The ruins cost 150 (about $20) to enter unless you are Guatemalan, but you can’t be here and not see Tikal. Yes, it’s part of the “checklist” but it’s also an amazing site and worth every cent even considering that you have to wake early and pay an additional 60 for the hour long ride to get there. Tikal, like Angkor Wat, isn’t one temple or pyramid but a collection of many complexes spread throughout a very large area with large tracts of jungle between them. This is why everybody tries to go early, usually for sunrise: it’s not about getting a great sunrise photo, it’s about the wildlife living all around the area. But it’s pretty much inevitable that you’ll spot something whenever you go though, even if it’s just birds. The first bus back is at 12:30 which would’ve meant more time than we really wanted to spend there going at 5. 7:00 was perfect though 6:00 would’ve been acceptable since we did miss the northern “Q” complex in favour of sitting on top of Temple 5 for a long time. But I digress. I’ve wanted to see Tikal ever since I saw it in A New Hope which is nerdy but true. And it was great. We did see plenty of wildlife, especially some little anteater type creatures with long snouts. The temples were massive and impressive, and it wasn’t hard to imagine a population of 250,000 Mayans spread among these complexes (and presumably far beyond). I feel like I’m giving it short shrift here but I’m not sure what I can add aside from that it was excellent.

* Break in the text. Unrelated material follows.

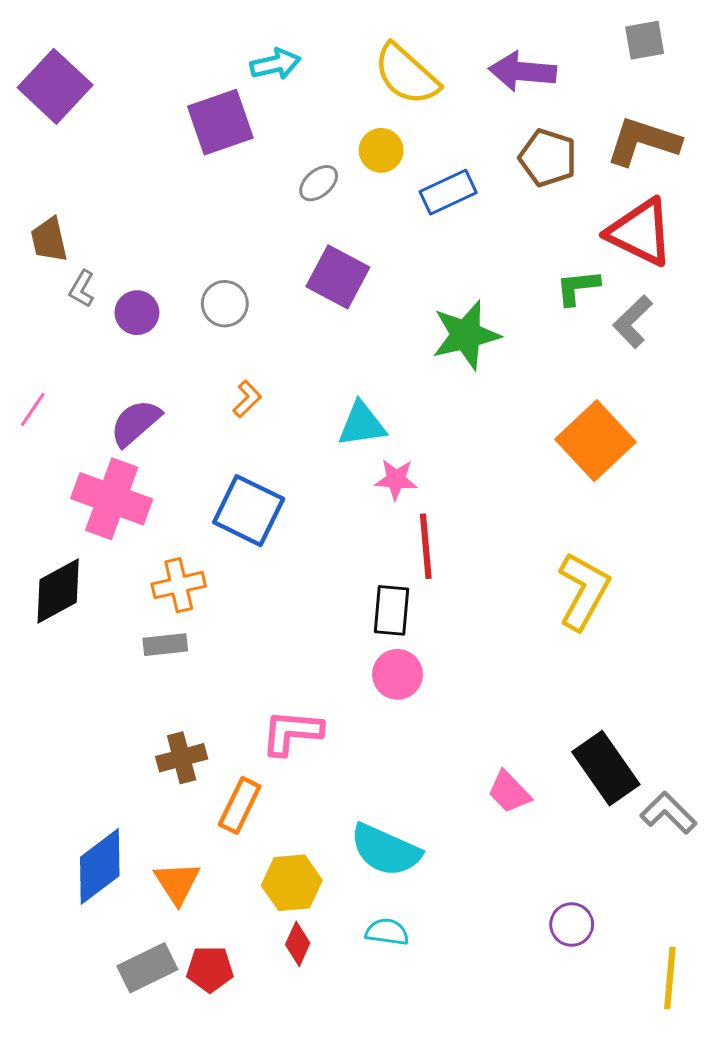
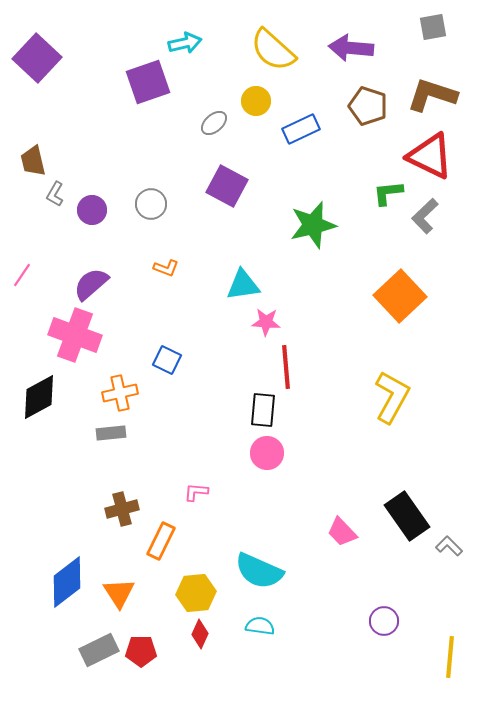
orange L-shape: (247, 399) -> (166, 268), turned 65
blue square: (249, 511) -> (167, 360), moved, size x0.6
pink L-shape: (292, 732) -> (196, 492), size x0.6
gray L-shape: (668, 813) -> (449, 546), size x0.7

We got the bus to drop us off at that same restaurant for lunch on the way back (really good again) then spent the afternoon strolling around Flores. It’s a pretty nice place and they’re putting some serious effort into making it cleaner. We sat and had a mojito on the waterfront where they were putting in cobblestone and burying power lines, for example. Around sunset we watched some locals playing basketball (a serious game with two refs and a scorekeeper) in the park at the top of the town, had a quesadilla and booked a minibus to our next stop, Coban, for 90 Q including a taxi ride to the bus station at 5:30 AM. This was the best deal we could find (and 60 Q cheaper than the hostel was charging) and took some serious negotiating so your mileage may vary. From there, we would take another bus to Semuc Champey, a place that a friend from back home, Megan, had insisted we visit. South, mis amigos, south we go.